▸ **YOUR TASK**: Your copy of the entries must be exact, and it must not include the pictures.

▸ **MATERIAL FOR THE TASK**:
════════

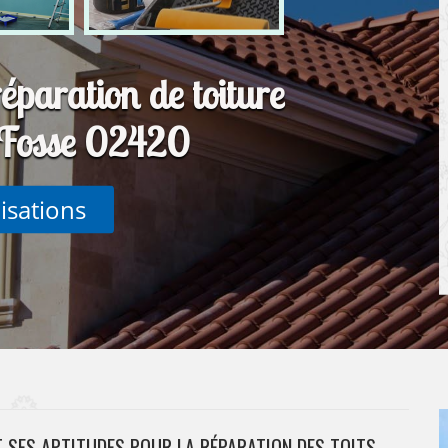
réparation de toiture
Fosse 02420
lisations
T SES APTITUDES POUR LA RÉPARATION DES TOITS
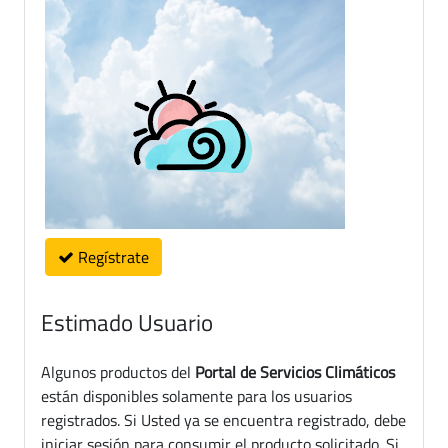
Regístrate
Estimado Usuario
Algunos productos del
Portal de Servicios Climáticos
están disponibles solamente para los usuarios
registrados. Si Usted ya se encuentra registrado, debe
iniciar sesión para consumir el producto solicitado. Si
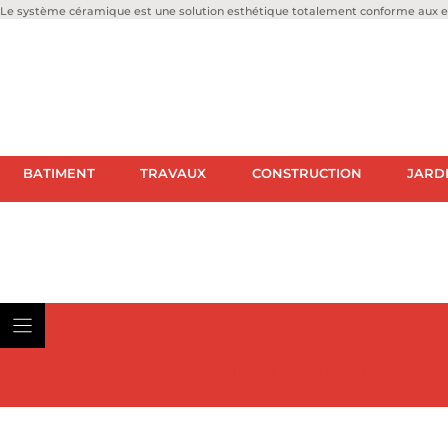
Le système céramique est une solution esthétique totalement conforme aux ex
BATIMENT
TRAVAUX
CONSTRUCTION
JARD
BATIMENT
TRAVAUX
CON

════════

▸ **TASK SOLUTION**:
réparation de toiture
Fosse 02420
lisations
T SES APTITUDES POUR LA RÉPARATION DES TOITS
Regístrate
Estimado Usuario
Algunos productos del
Portal de Servicios Climáticos
están disponibles solamente para los usuarios
registrados. Si Usted ya se encuentra registrado, debe
iniciar sesión para consumir el producto solicitado. Si
Le système céramique est une solution esthétique totalement conforme aux ex
BATIMENT
TRAVAUX
CONSTRUCTION
JARD
BATIMENT
TRAVAUX
CON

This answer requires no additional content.